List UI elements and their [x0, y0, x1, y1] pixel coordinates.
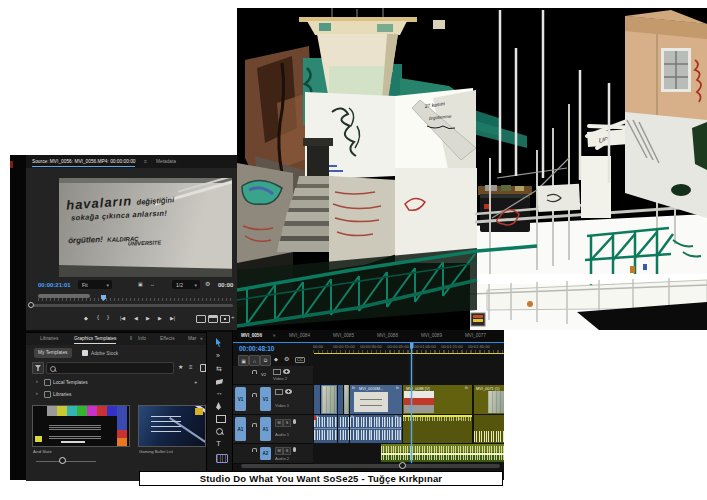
mic-icon[interactable]: [293, 419, 296, 424]
v1-target-chip[interactable]: V1: [260, 387, 271, 411]
clip-v1-thumb1[interactable]: [321, 385, 337, 414]
search-input[interactable]: [46, 362, 174, 374]
track-select-tool[interactable]: »: [216, 352, 220, 359]
clip-v1-seg1[interactable]: [314, 385, 320, 414]
seq-tab-active[interactable]: MVI_0056: [241, 333, 262, 338]
tree-arrow-icon[interactable]: ›: [36, 379, 38, 384]
mute-button[interactable]: M: [275, 447, 283, 455]
my-templates-button[interactable]: My Templates: [34, 348, 72, 358]
tree-row-libraries[interactable]: › Libraries: [26, 389, 206, 400]
resolution-dropdown[interactable]: 1/2 ▾: [172, 280, 200, 289]
thumb-scrubber-handle[interactable]: [59, 457, 66, 464]
play-button[interactable]: ▶: [146, 315, 150, 321]
tab-effects[interactable]: Effects: [160, 336, 175, 341]
export-frame-camera-button[interactable]: [220, 315, 230, 323]
v2-chip[interactable]: V2: [261, 372, 266, 377]
source-scroll-handle[interactable]: [28, 302, 34, 308]
tab-libraries[interactable]: Libraries: [40, 336, 58, 341]
tree-label[interactable]: Libraries: [53, 392, 71, 397]
tab-info[interactable]: Info: [138, 336, 146, 341]
more-tabs-chevron-icon[interactable]: »: [200, 336, 203, 341]
keyboard-tool[interactable]: [216, 454, 228, 463]
step-forward-button[interactable]: ▶: [158, 315, 162, 321]
folder-checkbox[interactable]: [44, 379, 51, 386]
overwrite-button[interactable]: [208, 315, 218, 323]
timeline-hscrollbar[interactable]: [241, 464, 500, 468]
filter-button[interactable]: [32, 362, 44, 374]
mark-in-button[interactable]: {: [97, 314, 99, 320]
timeline-playhead[interactable]: [411, 343, 412, 463]
linked-selection-button[interactable]: ⧉: [260, 355, 271, 366]
clip-v1-seg2[interactable]: [338, 385, 343, 414]
goto-out-button[interactable]: ▶|: [170, 315, 175, 321]
solo-button[interactable]: S: [283, 447, 291, 455]
seq-tab[interactable]: MVI_0088: [377, 333, 398, 338]
add-marker-button[interactable]: ◆: [84, 315, 88, 321]
clip-a2-green[interactable]: [381, 444, 504, 462]
zoom-tool[interactable]: [216, 428, 223, 435]
clip-a1-blue[interactable]: fx fx fx: [314, 415, 402, 443]
razor-tool[interactable]: [216, 379, 223, 385]
clip-v1-olive2[interactable]: MVI_0071 (1): [474, 385, 504, 414]
solo-button[interactable]: S: [283, 419, 291, 427]
seq-tab[interactable]: MVI_0089: [421, 333, 442, 338]
button-editor-button[interactable]: +: [231, 314, 235, 320]
seq-tab[interactable]: MVI_0077: [465, 333, 486, 338]
tab-menu-icon[interactable]: ≡: [273, 333, 276, 338]
tree-arrow-icon[interactable]: ›: [36, 391, 38, 396]
seq-tab[interactable]: MVI_0085: [333, 333, 354, 338]
source-patch-icon[interactable]: [273, 369, 281, 375]
folder-checkbox[interactable]: [44, 391, 51, 398]
wrench-icon[interactable]: ⚙: [205, 281, 210, 287]
timeline-scroll-handle[interactable]: [399, 462, 406, 469]
thumb-scrubber-track[interactable]: [36, 461, 96, 462]
timeline-ruler[interactable]: 00:00 00:00:15:00 00:00:30:00 00:00:45:0…: [313, 343, 504, 353]
source-scrollbar[interactable]: [30, 304, 233, 307]
clip-v1-thumb2[interactable]: [344, 385, 349, 414]
seq-tab[interactable]: MVI_0084: [289, 333, 310, 338]
timeline-timecode[interactable]: 00:00:48:10: [239, 345, 274, 352]
type-tool[interactable]: T: [216, 440, 221, 448]
a1-target-chip[interactable]: A1: [260, 417, 271, 441]
goto-in-button[interactable]: |◀: [120, 315, 125, 321]
clip-v1-main[interactable]: fx MVI_0056M... fx: [350, 385, 402, 414]
mute-button[interactable]: M: [275, 419, 283, 427]
eye-icon[interactable]: [283, 369, 290, 374]
proxy-icon[interactable]: ▣: [138, 282, 143, 287]
tree-label[interactable]: Local Templates: [53, 380, 88, 385]
panel-menu-icon[interactable]: ≡: [144, 159, 147, 164]
captions-button[interactable]: CC: [295, 357, 305, 363]
adobe-stock-button[interactable]: Adobe Stock: [91, 351, 118, 356]
fit-dropdown[interactable]: Fit ▾: [78, 280, 112, 289]
add-icon[interactable]: +: [194, 379, 198, 385]
rectangle-tool[interactable]: [216, 415, 226, 423]
settings-compare-icon[interactable]: ↔: [150, 282, 155, 287]
selection-tool[interactable]: [216, 338, 223, 347]
a1-source-chip[interactable]: A1: [235, 417, 246, 441]
clip-v1-olive1[interactable]: MVI_0088 [V] fx: [403, 385, 472, 414]
step-back-button[interactable]: ◀: [134, 315, 138, 321]
mic-icon[interactable]: [293, 447, 296, 452]
slip-tool[interactable]: ↔: [216, 389, 223, 396]
metadata-tab[interactable]: Metadata: [156, 159, 176, 164]
tab-markers[interactable]: Mar: [188, 336, 196, 341]
list-view-icon[interactable]: ≡: [189, 364, 193, 370]
tree-row-local-templates[interactable]: › Local Templates +: [26, 377, 206, 388]
clip-a1-olive2[interactable]: [474, 415, 504, 443]
nest-toggle-button[interactable]: ▣: [238, 355, 249, 366]
source-mini-ruler[interactable]: [38, 298, 231, 301]
timeline-settings-wrench-icon[interactable]: ⚙: [284, 356, 289, 362]
mark-out-button[interactable]: }: [107, 314, 109, 320]
template-thumb-gaming-bullet[interactable]: [138, 405, 206, 447]
tab-graphics-templates[interactable]: Graphics Templates: [74, 336, 116, 344]
source-patch-icon[interactable]: [275, 389, 283, 395]
source-video-frame[interactable]: havaların değiştiğini sokağa çıkınca anl…: [59, 178, 232, 277]
timeline-marker-button[interactable]: ◆: [274, 357, 278, 362]
snap-toggle-button[interactable]: ∩: [249, 355, 260, 366]
v1-source-chip[interactable]: V1: [235, 387, 246, 411]
insert-button[interactable]: [196, 315, 206, 323]
ripple-edit-tool[interactable]: ⇆: [216, 365, 222, 372]
a2-target-chip[interactable]: A2: [260, 447, 271, 460]
clip-a1-olive1[interactable]: fx: [403, 415, 472, 443]
pen-tool[interactable]: [216, 402, 221, 410]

+ + + + +

§ DIRECTIONS
If pictures appear in the data, omit them and copy all other parts exactly.

§ SOLVED PROBLEM
List UI elements and their [x0, y0, x1, y1] pixel coordinates.
mic-icon[interactable]: [293, 419, 296, 424]
v1-target-chip[interactable]: V1: [260, 387, 271, 411]
clip-v1-thumb1[interactable]: [321, 385, 337, 414]
search-input[interactable]: [46, 362, 174, 374]
track-select-tool[interactable]: »: [216, 352, 220, 359]
clip-v1-seg1[interactable]: [314, 385, 320, 414]
seq-tab-active[interactable]: MVI_0056: [241, 333, 262, 338]
tree-arrow-icon[interactable]: ›: [36, 379, 38, 384]
mute-button[interactable]: M: [275, 447, 283, 455]
my-templates-button[interactable]: My Templates: [34, 348, 72, 358]
tree-row-libraries[interactable]: › Libraries: [26, 389, 206, 400]
resolution-dropdown[interactable]: 1/2 ▾: [172, 280, 200, 289]
thumb-scrubber-handle[interactable]: [59, 457, 66, 464]
play-button[interactable]: ▶: [146, 315, 150, 321]
tab-effects[interactable]: Effects: [160, 336, 175, 341]
export-frame-camera-button[interactable]: [220, 315, 230, 323]
v2-chip[interactable]: V2: [261, 372, 266, 377]
source-scroll-handle[interactable]: [28, 302, 34, 308]
tab-libraries[interactable]: Libraries: [40, 336, 58, 341]
tree-label[interactable]: Libraries: [53, 392, 71, 397]
tab-info[interactable]: Info: [138, 336, 146, 341]
more-tabs-chevron-icon[interactable]: »: [200, 336, 203, 341]
keyboard-tool[interactable]: [216, 454, 228, 463]
step-forward-button[interactable]: ▶: [158, 315, 162, 321]
folder-checkbox[interactable]: [44, 379, 51, 386]
overwrite-button[interactable]: [208, 315, 218, 323]
timeline-hscrollbar[interactable]: [241, 464, 500, 468]
filter-button[interactable]: [32, 362, 44, 374]
mark-in-button[interactable]: {: [97, 314, 99, 320]
timeline-playhead[interactable]: [411, 343, 412, 463]
linked-selection-button[interactable]: ⧉: [260, 355, 271, 366]
clip-v1-seg2[interactable]: [338, 385, 343, 414]
goto-out-button[interactable]: ▶|: [170, 315, 175, 321]
solo-button[interactable]: S: [283, 447, 291, 455]
seq-tab[interactable]: MVI_0088: [377, 333, 398, 338]
add-marker-button[interactable]: ◆: [84, 315, 88, 321]
clip-a2-green[interactable]: [381, 444, 504, 462]
zoom-tool[interactable]: [216, 428, 223, 435]
clip-a1-blue[interactable]: fx fx fx: [314, 415, 402, 443]
razor-tool[interactable]: [216, 379, 223, 385]
clip-v1-olive2[interactable]: MVI_0071 (1): [474, 385, 504, 414]
solo-button[interactable]: S: [283, 419, 291, 427]
seq-tab[interactable]: MVI_0089: [421, 333, 442, 338]
button-editor-button[interactable]: +: [231, 314, 235, 320]
seq-tab[interactable]: MVI_0077: [465, 333, 486, 338]
tab-menu-icon[interactable]: ≡: [273, 333, 276, 338]
tree-arrow-icon[interactable]: ›: [36, 391, 38, 396]
seq-tab[interactable]: MVI_0085: [333, 333, 354, 338]
source-patch-icon[interactable]: [273, 369, 281, 375]
folder-checkbox[interactable]: [44, 391, 51, 398]
wrench-icon[interactable]: ⚙: [205, 281, 210, 287]
timeline-scroll-handle[interactable]: [399, 462, 406, 469]
thumb-scrubber-track[interactable]: [36, 461, 96, 462]
timeline-ruler[interactable]: 00:00 00:00:15:00 00:00:30:00 00:00:45:0…: [313, 343, 504, 353]
source-scrollbar[interactable]: [30, 304, 233, 307]
clip-v1-thumb2[interactable]: [344, 385, 349, 414]
seq-tab[interactable]: MVI_0084: [289, 333, 310, 338]
timeline-timecode[interactable]: 00:00:48:10: [239, 345, 274, 352]
type-tool[interactable]: T: [216, 440, 221, 448]
a1-target-chip[interactable]: A1: [260, 417, 271, 441]
goto-in-button[interactable]: |◀: [120, 315, 125, 321]
clip-v1-main[interactable]: fx MVI_0056M... fx: [350, 385, 402, 414]
mute-button[interactable]: M: [275, 419, 283, 427]
eye-icon[interactable]: [283, 369, 290, 374]
proxy-icon[interactable]: ▣: [138, 282, 143, 287]
tree-label[interactable]: Local Templates: [53, 380, 88, 385]
panel-menu-icon[interactable]: ≡: [144, 159, 147, 164]
captions-button[interactable]: CC: [295, 357, 305, 363]
adobe-stock-button[interactable]: Adobe Stock: [91, 351, 118, 356]
fit-dropdown[interactable]: Fit ▾: [78, 280, 112, 289]
add-icon[interactable]: +: [194, 379, 198, 385]
rectangle-tool[interactable]: [216, 415, 226, 423]
settings-compare-icon[interactable]: ↔: [150, 282, 155, 287]
selection-tool[interactable]: [216, 338, 223, 347]
a1-source-chip[interactable]: A1: [235, 417, 246, 441]
clip-v1-olive1[interactable]: MVI_0088 [V] fx: [403, 385, 472, 414]
step-back-button[interactable]: ◀: [134, 315, 138, 321]
mic-icon[interactable]: [293, 447, 296, 452]
slip-tool[interactable]: ↔: [216, 389, 223, 396]
metadata-tab[interactable]: Metadata: [156, 159, 176, 164]
tab-markers[interactable]: Mar: [188, 336, 196, 341]
list-view-icon[interactable]: ≡: [189, 364, 193, 370]
tree-row-local-templates[interactable]: › Local Templates +: [26, 377, 206, 388]
clip-a1-olive2[interactable]: [474, 415, 504, 443]
nest-toggle-button[interactable]: ▣: [238, 355, 249, 366]
source-mini-ruler[interactable]: [38, 298, 231, 301]
timeline-settings-wrench-icon[interactable]: ⚙: [284, 356, 289, 362]
mark-out-button[interactable]: }: [107, 314, 109, 320]
template-thumb-gaming-bullet[interactable]: [138, 405, 206, 447]
tab-graphics-templates[interactable]: Graphics Templates: [74, 336, 116, 344]
source-patch-icon[interactable]: [275, 389, 283, 395]
source-video-frame[interactable]: havaların değiştiğini sokağa çıkınca anl…: [59, 178, 232, 277]
timeline-marker-button[interactable]: ◆: [274, 357, 278, 362]
snap-toggle-button[interactable]: ∩: [249, 355, 260, 366]
v1-source-chip[interactable]: V1: [235, 387, 246, 411]
insert-button[interactable]: [196, 315, 206, 323]
ripple-edit-tool[interactable]: ⇆: [216, 365, 222, 372]
a2-target-chip[interactable]: A2: [260, 447, 271, 460]
clip-a1-olive1[interactable]: fx: [403, 415, 472, 443]
pen-tool[interactable]: [216, 402, 221, 410]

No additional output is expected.